### Assigned task
The material below is to be copied exactly from the line with "prise de vue" up to and including the line with "یکی از موانعی", with nothing else kept and no pictures.

*** Listed entries ***

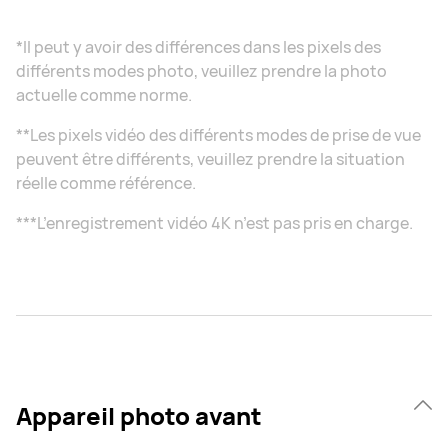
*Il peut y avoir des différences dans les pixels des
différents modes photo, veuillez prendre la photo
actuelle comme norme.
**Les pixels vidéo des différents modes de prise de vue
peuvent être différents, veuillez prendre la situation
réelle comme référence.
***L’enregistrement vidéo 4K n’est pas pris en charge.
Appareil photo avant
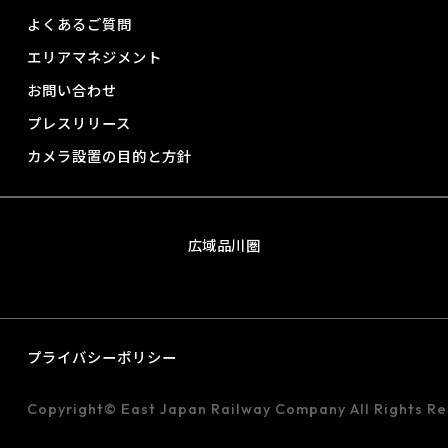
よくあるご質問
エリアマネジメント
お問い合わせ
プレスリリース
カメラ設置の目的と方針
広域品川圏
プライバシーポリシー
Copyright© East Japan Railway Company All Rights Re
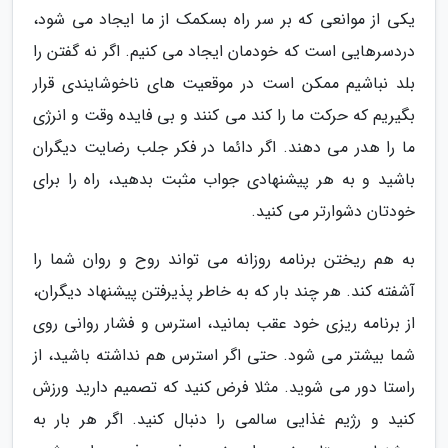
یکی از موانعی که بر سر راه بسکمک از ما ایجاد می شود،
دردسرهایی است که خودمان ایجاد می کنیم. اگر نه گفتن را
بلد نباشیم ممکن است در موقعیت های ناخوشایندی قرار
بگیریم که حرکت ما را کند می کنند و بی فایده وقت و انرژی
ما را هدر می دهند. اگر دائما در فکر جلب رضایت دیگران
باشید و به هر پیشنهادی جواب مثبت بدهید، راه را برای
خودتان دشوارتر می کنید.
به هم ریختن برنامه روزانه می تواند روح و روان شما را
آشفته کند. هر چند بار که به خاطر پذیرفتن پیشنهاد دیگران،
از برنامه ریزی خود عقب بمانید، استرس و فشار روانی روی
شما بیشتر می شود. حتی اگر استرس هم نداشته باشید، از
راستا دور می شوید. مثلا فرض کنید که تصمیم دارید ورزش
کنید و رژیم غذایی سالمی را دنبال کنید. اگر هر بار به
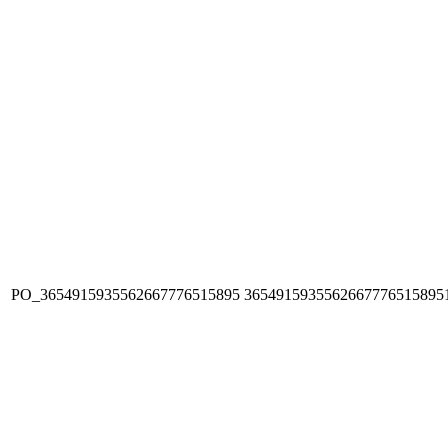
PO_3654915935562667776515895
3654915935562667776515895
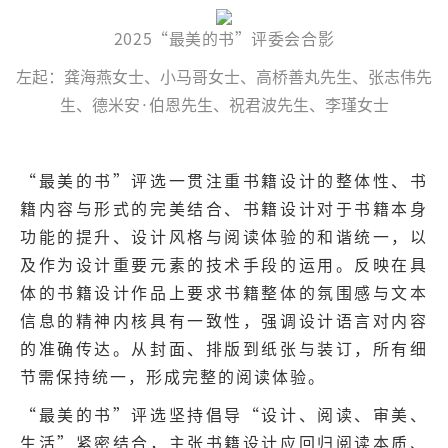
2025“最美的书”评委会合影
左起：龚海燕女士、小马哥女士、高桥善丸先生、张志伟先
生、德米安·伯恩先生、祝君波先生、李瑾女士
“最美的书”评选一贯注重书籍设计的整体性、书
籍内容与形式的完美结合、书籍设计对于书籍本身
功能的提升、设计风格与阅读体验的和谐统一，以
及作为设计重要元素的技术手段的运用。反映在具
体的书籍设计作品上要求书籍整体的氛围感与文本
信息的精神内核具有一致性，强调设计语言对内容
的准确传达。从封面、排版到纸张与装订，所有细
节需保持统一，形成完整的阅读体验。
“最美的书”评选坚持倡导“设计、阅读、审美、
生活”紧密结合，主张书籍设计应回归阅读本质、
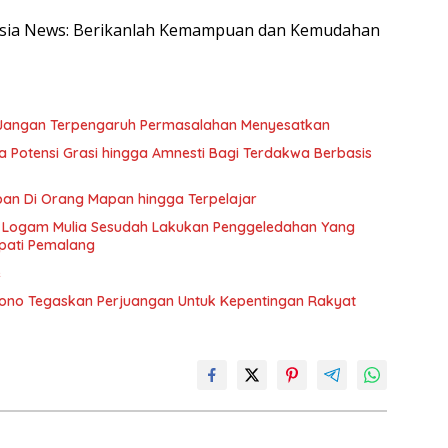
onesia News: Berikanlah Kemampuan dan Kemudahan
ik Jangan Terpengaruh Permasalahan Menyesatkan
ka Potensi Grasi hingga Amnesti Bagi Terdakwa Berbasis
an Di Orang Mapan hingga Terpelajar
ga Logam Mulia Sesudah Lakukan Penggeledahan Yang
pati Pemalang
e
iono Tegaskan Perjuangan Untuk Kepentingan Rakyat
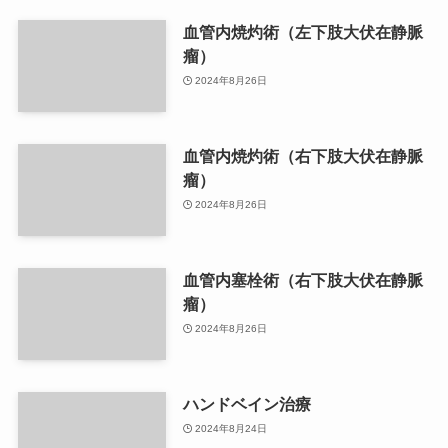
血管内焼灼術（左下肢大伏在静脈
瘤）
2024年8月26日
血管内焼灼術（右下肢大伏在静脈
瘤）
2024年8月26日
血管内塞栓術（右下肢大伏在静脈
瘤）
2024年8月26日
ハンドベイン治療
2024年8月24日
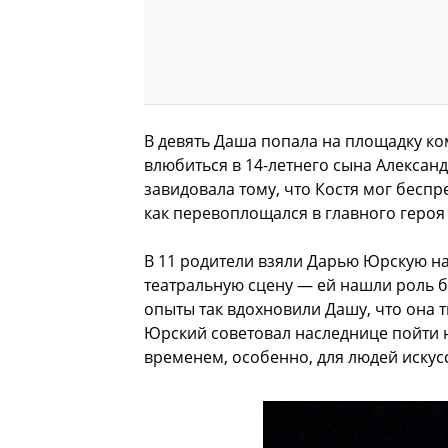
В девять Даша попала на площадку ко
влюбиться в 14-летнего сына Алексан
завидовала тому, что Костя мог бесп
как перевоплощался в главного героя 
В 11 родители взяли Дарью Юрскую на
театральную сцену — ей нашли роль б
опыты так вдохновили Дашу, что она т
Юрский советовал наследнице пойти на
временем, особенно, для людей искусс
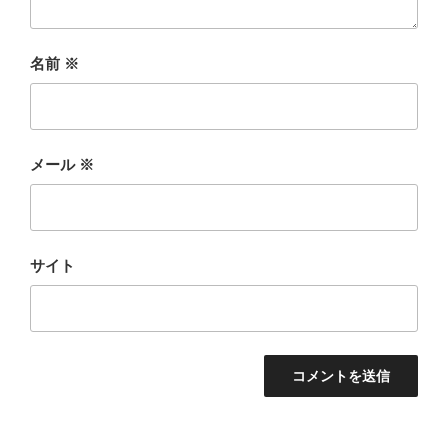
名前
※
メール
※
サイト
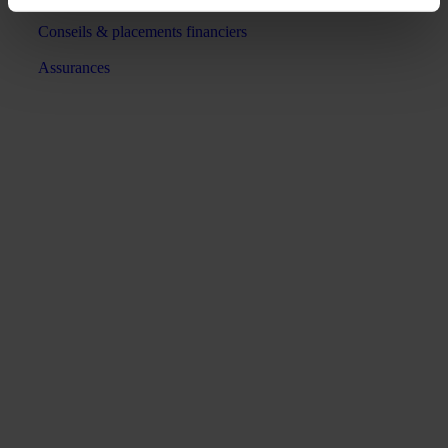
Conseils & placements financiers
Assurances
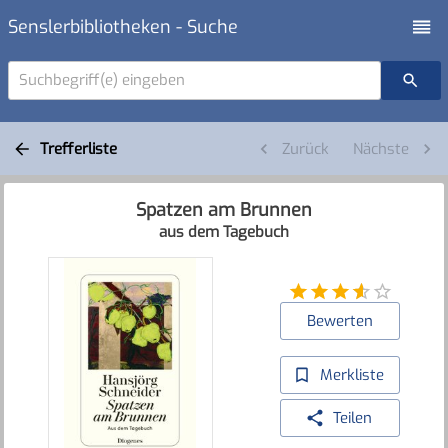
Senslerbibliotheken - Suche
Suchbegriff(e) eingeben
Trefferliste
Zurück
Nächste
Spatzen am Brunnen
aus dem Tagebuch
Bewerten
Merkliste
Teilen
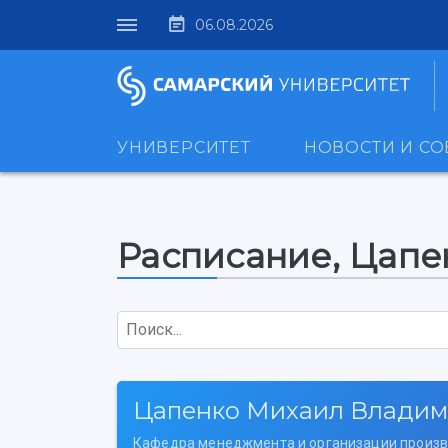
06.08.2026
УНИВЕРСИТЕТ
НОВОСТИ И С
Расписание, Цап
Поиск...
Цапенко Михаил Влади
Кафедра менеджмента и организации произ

*** End of Listed entries ***

### Reply to the task
**Les pixels vidéo des différents modes de prise de vue
peuvent être différents, veuillez prendre la situation
réelle comme référence.
***L’enregistrement vidéo 4K n’est pas pris en charge.
Appareil photo avant
よくあるご質問
エリアマネジメント
お問い合わせ
プレスリリース
カメラ設置の目的と方針
広域品川圏
プライバシーポリシー
Copyright© East Japan Railway Company All Rights Re
یکی از موانعی که بر سر راه بسکمک از ما ایجاد می شود،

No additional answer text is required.